■ TASK DIRECTIONS ■
Where does the word "return" show up in the records? Copy every line that has it.

■ INPUT MATERIAL ■
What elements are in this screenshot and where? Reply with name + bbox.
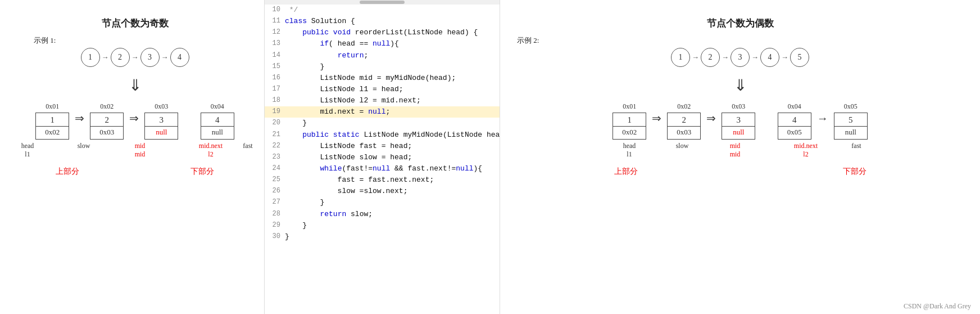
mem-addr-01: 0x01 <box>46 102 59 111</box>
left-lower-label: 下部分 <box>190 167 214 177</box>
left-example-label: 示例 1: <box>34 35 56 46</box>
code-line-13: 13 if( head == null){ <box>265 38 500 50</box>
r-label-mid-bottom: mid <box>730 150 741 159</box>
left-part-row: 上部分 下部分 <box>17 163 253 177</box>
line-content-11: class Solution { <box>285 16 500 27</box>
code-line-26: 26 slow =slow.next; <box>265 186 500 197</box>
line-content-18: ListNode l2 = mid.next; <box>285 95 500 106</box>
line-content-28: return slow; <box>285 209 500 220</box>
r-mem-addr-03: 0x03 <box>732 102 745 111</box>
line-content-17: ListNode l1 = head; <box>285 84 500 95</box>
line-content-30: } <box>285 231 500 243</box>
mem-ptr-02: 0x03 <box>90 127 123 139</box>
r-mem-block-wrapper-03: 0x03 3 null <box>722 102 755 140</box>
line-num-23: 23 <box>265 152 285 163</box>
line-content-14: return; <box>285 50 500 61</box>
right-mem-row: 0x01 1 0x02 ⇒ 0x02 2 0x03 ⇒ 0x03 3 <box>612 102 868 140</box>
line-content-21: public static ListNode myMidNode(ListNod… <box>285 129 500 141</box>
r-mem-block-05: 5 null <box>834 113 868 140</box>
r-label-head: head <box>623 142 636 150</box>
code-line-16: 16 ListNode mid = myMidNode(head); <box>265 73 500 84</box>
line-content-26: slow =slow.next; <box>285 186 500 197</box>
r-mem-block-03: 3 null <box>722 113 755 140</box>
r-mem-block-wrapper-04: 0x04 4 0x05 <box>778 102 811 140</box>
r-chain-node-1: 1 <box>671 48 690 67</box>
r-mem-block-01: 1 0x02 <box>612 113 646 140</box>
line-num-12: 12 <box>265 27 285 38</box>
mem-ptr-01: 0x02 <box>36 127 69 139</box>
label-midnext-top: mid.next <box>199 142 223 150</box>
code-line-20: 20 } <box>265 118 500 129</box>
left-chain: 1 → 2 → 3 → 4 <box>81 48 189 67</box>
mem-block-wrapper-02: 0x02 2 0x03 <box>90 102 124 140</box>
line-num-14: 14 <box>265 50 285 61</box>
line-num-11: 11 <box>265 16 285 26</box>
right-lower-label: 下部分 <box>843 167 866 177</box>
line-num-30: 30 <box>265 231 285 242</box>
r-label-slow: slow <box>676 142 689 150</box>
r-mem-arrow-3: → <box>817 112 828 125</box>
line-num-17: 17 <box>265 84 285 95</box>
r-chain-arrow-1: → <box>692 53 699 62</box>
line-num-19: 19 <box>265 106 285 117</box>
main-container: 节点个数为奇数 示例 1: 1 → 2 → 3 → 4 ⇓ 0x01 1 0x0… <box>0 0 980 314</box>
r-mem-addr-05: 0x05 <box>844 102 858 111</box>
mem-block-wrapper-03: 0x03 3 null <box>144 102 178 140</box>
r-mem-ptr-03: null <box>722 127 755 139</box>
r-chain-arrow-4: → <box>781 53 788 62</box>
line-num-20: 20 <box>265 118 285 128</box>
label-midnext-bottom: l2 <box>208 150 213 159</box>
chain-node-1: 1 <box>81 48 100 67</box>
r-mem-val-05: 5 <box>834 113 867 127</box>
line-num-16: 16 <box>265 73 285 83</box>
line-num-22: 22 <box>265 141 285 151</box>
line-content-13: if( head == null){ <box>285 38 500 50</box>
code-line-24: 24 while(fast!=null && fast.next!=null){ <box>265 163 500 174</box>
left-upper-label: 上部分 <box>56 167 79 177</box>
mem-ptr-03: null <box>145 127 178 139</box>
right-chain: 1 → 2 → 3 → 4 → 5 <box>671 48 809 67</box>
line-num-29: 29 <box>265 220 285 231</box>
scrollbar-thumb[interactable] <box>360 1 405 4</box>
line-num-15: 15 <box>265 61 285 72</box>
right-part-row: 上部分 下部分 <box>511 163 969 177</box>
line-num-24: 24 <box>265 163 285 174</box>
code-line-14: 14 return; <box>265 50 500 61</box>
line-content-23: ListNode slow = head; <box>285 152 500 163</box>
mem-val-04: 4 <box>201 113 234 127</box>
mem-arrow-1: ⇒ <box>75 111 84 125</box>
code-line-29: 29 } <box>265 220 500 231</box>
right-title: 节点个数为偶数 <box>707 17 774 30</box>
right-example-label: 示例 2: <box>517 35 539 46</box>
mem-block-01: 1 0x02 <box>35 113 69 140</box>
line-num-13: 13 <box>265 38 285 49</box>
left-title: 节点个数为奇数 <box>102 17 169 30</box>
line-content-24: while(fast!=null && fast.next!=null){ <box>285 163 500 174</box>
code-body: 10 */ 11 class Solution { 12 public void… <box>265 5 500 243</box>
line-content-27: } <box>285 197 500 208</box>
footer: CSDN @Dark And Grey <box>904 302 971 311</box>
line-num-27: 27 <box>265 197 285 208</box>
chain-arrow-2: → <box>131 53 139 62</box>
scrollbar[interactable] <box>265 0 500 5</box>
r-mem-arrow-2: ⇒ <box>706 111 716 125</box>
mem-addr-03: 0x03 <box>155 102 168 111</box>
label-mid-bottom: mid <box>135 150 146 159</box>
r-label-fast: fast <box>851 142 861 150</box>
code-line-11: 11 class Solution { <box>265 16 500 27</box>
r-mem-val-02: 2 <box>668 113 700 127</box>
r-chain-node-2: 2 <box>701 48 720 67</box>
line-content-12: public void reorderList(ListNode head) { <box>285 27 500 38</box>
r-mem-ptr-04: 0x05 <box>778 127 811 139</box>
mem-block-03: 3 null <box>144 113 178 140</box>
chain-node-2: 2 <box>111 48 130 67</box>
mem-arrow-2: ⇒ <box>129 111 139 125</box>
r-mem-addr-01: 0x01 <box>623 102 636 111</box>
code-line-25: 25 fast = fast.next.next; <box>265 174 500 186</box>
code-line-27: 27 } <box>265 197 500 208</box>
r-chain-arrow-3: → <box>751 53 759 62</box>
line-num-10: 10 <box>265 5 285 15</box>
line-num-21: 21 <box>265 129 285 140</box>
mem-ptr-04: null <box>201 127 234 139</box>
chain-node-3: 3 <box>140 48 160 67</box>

---

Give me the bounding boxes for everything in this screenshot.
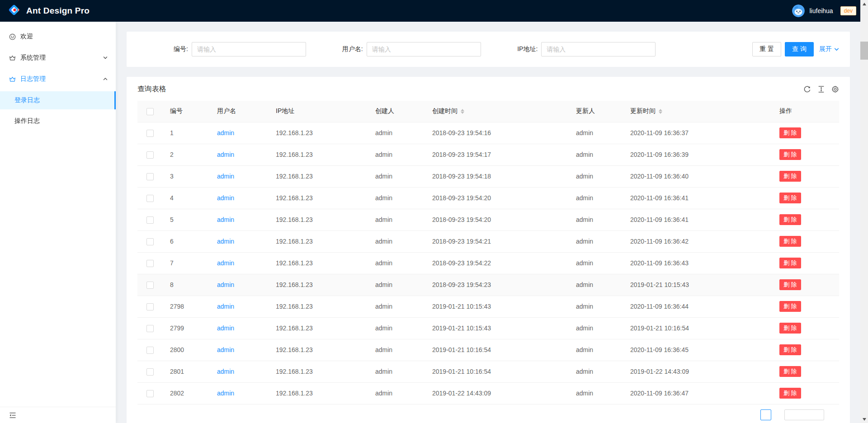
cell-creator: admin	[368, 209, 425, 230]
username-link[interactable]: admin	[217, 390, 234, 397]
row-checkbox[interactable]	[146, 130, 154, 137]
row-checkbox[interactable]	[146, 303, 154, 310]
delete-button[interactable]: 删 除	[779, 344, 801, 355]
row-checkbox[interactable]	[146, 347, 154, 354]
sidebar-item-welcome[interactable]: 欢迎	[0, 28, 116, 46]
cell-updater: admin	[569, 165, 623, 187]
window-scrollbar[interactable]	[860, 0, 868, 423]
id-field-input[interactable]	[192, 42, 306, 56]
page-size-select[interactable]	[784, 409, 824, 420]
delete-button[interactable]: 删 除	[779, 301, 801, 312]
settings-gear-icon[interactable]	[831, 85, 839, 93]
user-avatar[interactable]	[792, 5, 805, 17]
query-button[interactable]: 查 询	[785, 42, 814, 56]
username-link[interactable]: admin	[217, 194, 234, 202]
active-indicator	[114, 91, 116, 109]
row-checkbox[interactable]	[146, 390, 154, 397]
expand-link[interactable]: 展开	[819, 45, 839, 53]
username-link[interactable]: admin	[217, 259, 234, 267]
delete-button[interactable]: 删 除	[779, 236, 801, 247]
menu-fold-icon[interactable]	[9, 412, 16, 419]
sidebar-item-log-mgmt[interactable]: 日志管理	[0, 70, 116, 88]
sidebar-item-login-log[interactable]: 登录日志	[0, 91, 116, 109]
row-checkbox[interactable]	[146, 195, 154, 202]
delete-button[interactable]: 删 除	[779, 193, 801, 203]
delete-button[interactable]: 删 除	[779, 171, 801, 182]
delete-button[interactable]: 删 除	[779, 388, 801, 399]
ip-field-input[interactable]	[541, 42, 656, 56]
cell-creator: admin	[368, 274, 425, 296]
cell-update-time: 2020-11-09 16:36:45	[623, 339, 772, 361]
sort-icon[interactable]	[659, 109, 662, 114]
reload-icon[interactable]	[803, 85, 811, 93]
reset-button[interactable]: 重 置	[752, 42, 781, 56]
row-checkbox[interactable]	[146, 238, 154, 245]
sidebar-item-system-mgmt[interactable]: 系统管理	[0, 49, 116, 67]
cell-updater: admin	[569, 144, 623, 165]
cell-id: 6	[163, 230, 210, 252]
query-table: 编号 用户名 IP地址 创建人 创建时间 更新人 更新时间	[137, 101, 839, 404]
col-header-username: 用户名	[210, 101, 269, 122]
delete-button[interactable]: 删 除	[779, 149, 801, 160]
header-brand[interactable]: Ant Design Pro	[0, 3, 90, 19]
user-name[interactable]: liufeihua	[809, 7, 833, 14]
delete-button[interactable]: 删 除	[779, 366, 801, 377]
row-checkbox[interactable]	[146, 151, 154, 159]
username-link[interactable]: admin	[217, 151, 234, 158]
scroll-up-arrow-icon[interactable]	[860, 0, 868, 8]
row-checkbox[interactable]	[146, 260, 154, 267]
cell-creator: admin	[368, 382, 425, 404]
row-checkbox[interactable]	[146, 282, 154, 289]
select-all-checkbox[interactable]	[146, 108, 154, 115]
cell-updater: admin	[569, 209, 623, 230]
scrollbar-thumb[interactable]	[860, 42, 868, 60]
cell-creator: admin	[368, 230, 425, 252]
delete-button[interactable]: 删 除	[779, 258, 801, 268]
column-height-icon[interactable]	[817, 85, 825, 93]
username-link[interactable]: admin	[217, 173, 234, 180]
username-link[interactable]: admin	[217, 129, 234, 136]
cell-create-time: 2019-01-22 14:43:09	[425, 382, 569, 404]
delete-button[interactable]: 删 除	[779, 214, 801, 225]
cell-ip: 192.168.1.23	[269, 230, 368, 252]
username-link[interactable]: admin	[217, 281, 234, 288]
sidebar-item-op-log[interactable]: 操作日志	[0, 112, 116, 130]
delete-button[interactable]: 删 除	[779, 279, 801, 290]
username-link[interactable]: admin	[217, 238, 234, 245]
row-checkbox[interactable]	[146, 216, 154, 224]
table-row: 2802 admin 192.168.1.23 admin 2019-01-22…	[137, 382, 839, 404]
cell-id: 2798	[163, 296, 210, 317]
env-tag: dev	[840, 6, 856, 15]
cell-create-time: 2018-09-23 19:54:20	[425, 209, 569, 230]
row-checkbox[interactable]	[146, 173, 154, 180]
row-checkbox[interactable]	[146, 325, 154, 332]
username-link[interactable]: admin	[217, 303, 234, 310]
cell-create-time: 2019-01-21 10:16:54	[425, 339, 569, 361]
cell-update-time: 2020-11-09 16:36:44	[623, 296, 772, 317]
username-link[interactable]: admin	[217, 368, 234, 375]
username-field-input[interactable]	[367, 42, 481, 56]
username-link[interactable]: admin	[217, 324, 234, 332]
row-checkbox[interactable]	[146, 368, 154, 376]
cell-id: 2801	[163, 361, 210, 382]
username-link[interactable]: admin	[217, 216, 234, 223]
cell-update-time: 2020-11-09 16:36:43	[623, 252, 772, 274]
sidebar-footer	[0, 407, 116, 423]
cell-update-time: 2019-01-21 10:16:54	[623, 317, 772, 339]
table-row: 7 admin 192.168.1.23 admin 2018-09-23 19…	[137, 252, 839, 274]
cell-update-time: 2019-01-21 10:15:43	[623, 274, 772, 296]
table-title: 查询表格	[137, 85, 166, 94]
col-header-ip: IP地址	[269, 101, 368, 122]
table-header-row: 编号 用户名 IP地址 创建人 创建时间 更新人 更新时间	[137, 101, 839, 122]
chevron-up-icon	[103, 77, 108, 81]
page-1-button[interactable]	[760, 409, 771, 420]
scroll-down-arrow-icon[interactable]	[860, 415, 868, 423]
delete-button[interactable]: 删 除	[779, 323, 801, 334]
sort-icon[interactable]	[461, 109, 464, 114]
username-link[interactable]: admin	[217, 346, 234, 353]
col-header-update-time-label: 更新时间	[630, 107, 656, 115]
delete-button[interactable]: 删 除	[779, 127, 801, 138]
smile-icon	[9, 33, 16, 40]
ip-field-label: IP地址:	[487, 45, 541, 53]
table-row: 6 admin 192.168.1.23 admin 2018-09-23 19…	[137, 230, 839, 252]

---

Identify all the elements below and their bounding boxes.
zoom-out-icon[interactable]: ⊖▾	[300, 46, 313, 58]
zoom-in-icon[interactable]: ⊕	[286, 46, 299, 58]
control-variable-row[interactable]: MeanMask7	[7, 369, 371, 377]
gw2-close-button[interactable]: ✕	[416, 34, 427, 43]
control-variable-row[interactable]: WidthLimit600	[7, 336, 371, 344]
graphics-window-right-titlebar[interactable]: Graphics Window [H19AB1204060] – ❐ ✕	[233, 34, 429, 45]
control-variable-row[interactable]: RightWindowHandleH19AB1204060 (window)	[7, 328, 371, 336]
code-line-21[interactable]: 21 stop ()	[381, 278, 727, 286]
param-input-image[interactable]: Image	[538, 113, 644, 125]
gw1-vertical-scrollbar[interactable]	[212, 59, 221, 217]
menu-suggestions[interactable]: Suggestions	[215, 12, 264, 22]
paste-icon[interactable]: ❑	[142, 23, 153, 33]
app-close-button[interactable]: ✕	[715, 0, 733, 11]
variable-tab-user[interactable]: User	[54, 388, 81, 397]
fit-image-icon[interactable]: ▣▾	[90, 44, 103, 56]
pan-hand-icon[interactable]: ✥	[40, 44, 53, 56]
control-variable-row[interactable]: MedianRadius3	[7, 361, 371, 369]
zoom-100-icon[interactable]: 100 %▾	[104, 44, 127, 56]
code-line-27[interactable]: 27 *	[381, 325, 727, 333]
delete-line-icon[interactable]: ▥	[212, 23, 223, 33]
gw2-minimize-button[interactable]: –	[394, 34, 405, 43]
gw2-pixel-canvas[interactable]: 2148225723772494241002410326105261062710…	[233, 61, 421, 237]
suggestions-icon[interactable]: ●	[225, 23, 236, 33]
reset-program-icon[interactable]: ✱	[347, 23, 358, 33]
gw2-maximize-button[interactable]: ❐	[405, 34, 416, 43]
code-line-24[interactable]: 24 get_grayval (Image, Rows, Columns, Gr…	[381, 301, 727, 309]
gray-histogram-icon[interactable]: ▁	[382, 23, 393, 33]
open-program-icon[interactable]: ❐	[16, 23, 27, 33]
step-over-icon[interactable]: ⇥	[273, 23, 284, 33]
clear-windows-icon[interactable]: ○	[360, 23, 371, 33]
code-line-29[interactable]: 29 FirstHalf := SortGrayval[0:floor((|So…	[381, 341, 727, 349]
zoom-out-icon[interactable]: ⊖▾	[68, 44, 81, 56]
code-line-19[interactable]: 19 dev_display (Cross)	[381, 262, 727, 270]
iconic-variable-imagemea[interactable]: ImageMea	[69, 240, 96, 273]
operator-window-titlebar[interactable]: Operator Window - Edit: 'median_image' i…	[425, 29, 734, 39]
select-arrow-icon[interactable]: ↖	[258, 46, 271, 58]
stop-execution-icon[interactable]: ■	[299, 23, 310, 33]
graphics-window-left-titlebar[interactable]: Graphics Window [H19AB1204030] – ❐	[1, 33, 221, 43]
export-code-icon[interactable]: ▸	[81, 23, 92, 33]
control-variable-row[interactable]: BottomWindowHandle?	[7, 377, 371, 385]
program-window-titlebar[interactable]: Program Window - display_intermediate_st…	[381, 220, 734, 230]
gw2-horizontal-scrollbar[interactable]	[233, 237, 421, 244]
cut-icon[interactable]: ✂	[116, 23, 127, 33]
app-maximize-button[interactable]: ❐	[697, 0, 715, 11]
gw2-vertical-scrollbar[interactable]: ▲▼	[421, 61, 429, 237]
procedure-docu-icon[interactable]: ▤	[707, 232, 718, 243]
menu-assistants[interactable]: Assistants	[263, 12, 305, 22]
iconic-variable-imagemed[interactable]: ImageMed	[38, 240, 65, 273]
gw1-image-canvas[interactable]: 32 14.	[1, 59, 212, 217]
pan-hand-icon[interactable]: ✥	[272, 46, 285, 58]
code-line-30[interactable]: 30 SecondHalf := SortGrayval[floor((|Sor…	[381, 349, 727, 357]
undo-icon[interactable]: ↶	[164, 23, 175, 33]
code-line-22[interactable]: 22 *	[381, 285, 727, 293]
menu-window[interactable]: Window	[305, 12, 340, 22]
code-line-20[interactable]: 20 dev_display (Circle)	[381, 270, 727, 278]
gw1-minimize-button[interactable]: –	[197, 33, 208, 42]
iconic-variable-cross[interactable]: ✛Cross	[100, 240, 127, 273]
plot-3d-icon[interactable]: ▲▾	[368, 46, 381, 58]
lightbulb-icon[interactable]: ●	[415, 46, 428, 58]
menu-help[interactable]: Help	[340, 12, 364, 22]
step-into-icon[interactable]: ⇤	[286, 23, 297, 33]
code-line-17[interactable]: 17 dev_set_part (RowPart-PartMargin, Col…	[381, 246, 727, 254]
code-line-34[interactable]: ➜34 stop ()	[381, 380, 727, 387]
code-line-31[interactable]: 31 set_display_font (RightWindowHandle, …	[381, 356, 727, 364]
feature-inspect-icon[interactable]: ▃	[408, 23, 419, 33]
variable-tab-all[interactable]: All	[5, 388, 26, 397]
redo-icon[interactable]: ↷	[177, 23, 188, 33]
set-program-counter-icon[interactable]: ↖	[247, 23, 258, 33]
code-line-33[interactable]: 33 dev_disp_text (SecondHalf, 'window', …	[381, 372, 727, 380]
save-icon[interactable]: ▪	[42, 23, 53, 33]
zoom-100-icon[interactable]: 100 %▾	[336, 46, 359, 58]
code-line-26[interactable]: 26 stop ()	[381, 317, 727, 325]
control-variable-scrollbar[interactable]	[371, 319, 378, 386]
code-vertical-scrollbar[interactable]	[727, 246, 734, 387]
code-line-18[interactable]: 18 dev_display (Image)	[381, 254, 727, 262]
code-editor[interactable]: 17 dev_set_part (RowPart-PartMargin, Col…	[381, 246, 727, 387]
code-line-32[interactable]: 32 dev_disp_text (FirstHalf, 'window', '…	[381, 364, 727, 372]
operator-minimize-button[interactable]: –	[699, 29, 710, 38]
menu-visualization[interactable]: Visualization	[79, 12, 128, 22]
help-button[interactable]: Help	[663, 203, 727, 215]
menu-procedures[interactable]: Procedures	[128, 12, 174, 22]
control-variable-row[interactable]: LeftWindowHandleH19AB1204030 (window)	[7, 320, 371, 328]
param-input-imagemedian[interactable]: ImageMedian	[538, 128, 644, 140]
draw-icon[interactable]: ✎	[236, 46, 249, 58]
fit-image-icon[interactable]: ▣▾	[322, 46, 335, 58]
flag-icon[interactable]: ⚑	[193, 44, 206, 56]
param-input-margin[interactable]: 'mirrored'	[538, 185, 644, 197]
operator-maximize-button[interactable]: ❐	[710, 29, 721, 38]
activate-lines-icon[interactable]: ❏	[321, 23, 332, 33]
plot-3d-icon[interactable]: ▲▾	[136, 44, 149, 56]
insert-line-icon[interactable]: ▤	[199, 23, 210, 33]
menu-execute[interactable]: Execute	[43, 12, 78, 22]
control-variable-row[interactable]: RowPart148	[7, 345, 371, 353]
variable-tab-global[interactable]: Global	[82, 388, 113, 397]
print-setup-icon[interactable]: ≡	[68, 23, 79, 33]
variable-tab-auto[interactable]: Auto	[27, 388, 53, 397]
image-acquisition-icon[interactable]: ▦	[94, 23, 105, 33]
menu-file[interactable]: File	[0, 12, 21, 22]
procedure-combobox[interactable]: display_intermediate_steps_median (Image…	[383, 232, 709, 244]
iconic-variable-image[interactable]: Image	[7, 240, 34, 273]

■ EXERCISE SOLUTION ■
line-content-28: return slow; <box>285 209 500 220</box>
line-content-14: return; <box>285 50 500 61</box>
code-line-14: 14 return; <box>265 50 500 61</box>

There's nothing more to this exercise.